§ **Task statement**
The lines to find are those in the entries that hold the word "وزارت"; copy every one of them.

[Material provided — start]

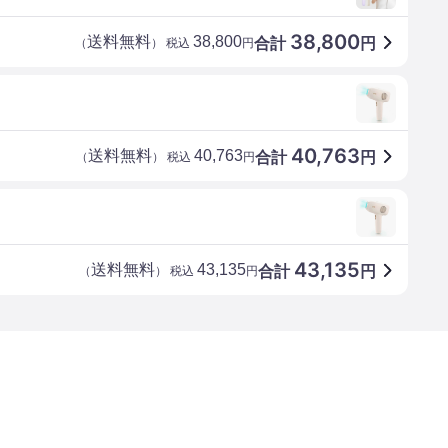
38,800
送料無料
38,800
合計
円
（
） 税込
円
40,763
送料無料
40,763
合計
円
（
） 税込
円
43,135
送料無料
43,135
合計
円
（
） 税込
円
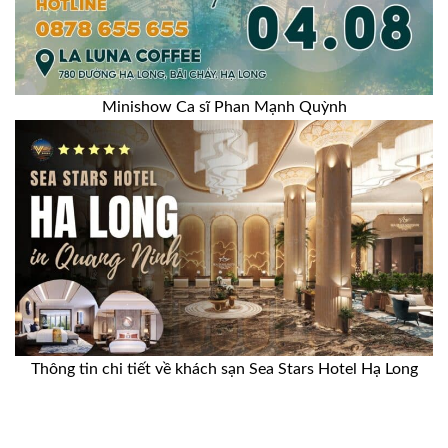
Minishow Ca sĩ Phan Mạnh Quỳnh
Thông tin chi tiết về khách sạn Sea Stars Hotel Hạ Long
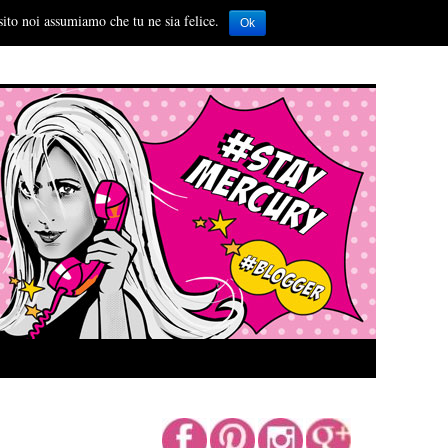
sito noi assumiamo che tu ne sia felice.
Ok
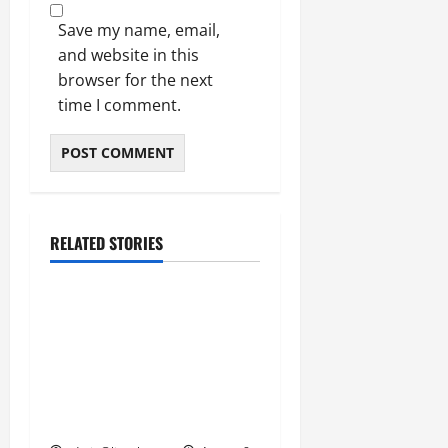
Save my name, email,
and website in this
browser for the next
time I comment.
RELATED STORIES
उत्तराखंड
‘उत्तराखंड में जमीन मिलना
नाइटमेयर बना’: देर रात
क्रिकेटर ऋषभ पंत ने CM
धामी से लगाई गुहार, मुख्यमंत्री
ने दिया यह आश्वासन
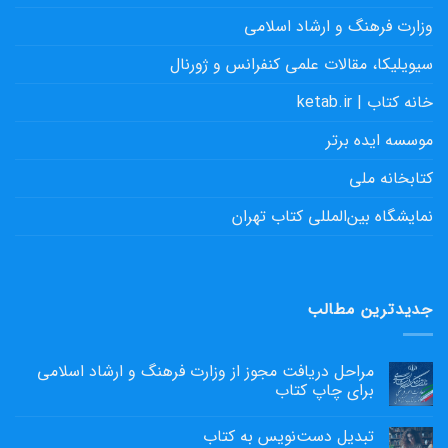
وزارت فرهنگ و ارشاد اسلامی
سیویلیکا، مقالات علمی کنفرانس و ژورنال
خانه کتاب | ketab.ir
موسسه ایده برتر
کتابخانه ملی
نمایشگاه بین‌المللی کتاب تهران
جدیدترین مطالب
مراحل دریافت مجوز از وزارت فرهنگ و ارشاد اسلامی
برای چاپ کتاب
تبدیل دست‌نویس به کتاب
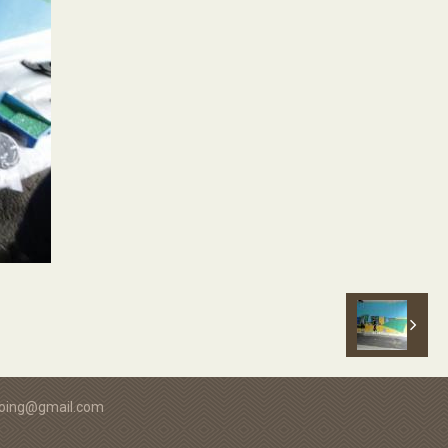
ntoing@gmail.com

[Material provided — finish]

§ **Result**
وزارت فرهنگ و ارشاد اسلامی
مراحل دریافت مجوز از وزارت فرهنگ و ارشاد اسلامی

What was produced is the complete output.